As provas testemunhais e documentais comprovaram que o trabalhador tinha mais de dez anos de exercício de funções de confiança e que tinha ação ajuizada contra a empresa. Segundo aduziu a CAIXA, a retirada da função decorreu da “restruturação”. Porém, o trabalhador viu-se alijado de parte de seus salários durante suas férias e, tão logo retornou, deixou sua mesa e condição de gerente para trabalhar no atendimento, com demais colegas técnicos bancários.

Provou-se, ademais, que a tal restruturação não extinguiu o cargo exercido pelo trabalhador, tanto que empregado de outra unidade veio exercer aquela função em sua agência.

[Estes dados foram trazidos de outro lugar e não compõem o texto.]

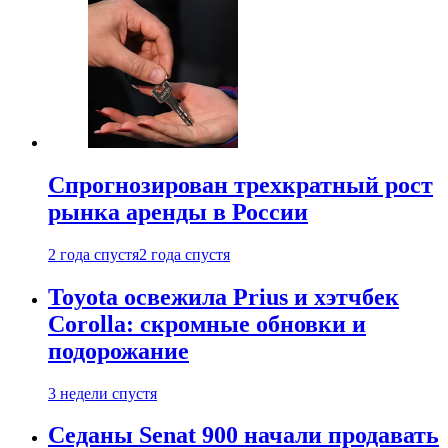
Спрогнозирован трехкратный рост
рынка аренды в России
2 года спустя
2 года спустя
Toyota освежила Prius и хэтчбек
Corolla: скромные обновки и
подорожание
3 недели спустя
Седаны Senat 900 начали продавать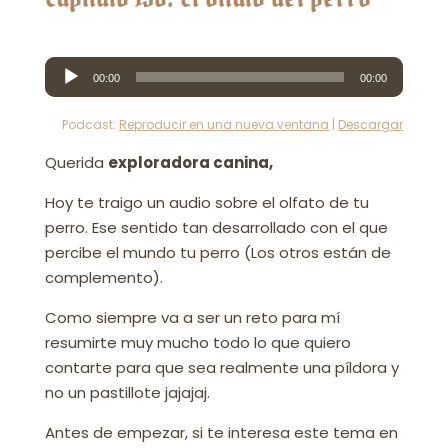
Reproductor
00:00
00:00
de
audio
Podcast:
Reproducir en una nueva ventana
|
Descargar
Querida
exploradora canina,
Hoy te traigo un audio sobre el olfato de tu
perro. Ese sentido tan desarrollado con el que
percibe el mundo tu perro (Los otros están de
complemento).
Como siempre va a ser un reto para mí
resumirte muy mucho todo lo que quiero
contarte para que sea realmente una píldora y
no un pastillote jajajaj.
Antes de empezar, si te interesa este tema en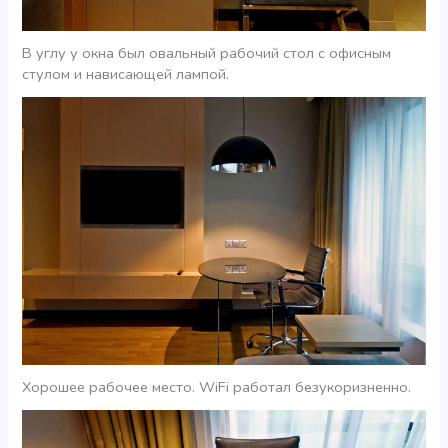
В углу у окна был овальный рабочий стол с офисным
стулом и нависающей лампой.
Хорошее рабочее место. WiFi работал безукоризненно.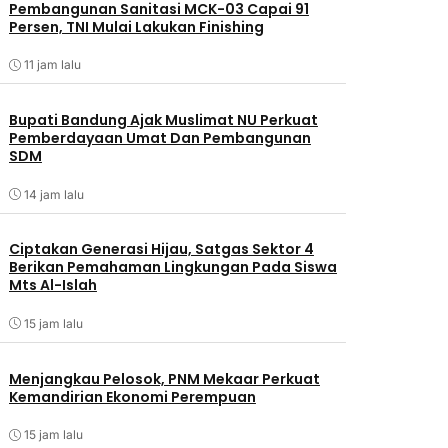
Pembangunan Sanitasi MCK-03 Capai 91
Persen, TNI Mulai Lakukan Finishing
11 jam lalu
Bupati Bandung Ajak Muslimat NU Perkuat
Pemberdayaan Umat Dan Pembangunan
SDM
14 jam lalu
Ciptakan Generasi Hijau, Satgas Sektor 4
Berikan Pemahaman Lingkungan Pada Siswa
Mts Al-Islah
15 jam lalu
Menjangkau Pelosok, PNM Mekaar Perkuat
Kemandirian Ekonomi Perempuan
15 jam lalu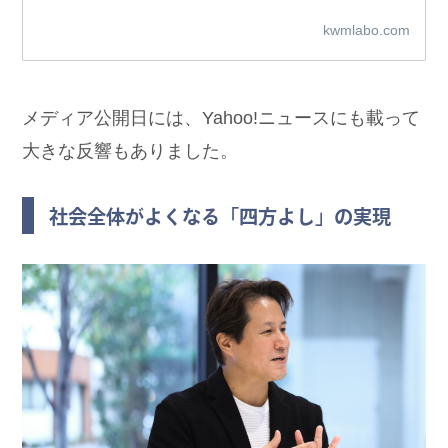
kwmlabo.com
メディア公開日には、Yahoo!ニュースにも載って
大きな反響もありました。
社会全体がよくなる「四方よし」の実現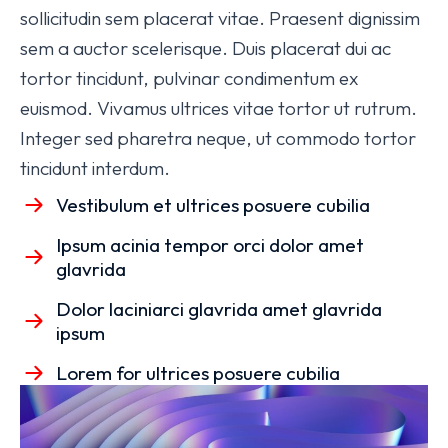
sollicitudin sem placerat vitae. Praesent dignissim
sem a auctor scelerisque. Duis placerat dui ac
tortor tincidunt, pulvinar condimentum ex
euismod. Vivamus ultrices vitae tortor ut rutrum.
Integer sed pharetra neque, ut commodo tortor
tincidunt interdum.
Vestibulum et ultrices posuere cubilia
Ipsum acinia tempor orci dolor amet
glavrida
Dolor laciniarci glavrida amet glavrida
ipsum
Lorem for ultrices posuere cubilia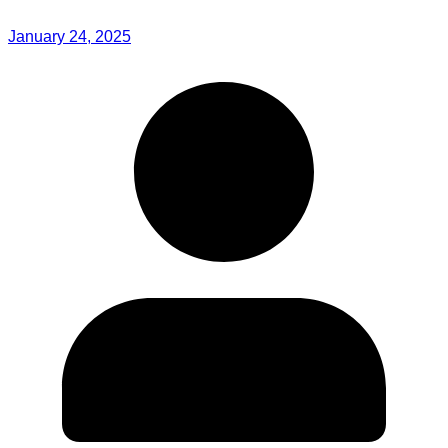
January 24, 2025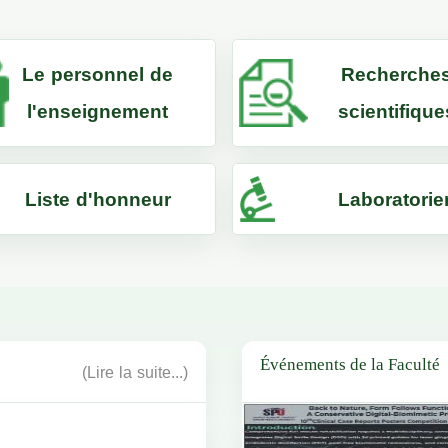
Le personnel de
Recherche
l'enseignement
scientifique
Liste d'honneur
Laboratorie
Événements de la Faculté
(Lire la suite...)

Tratou-se, segundo o entendimento do Tribunal Regional, de rebaixamento, com finalidade e consequências que resultaram em danos de natureza moral ao trabalhador.

A despeito de rechaçar a intenção de reformar a condenação, o TST reduziu o valor da indenização, primeiramente arbitrada em R$ 300.000,00, para R$ 100.000,00.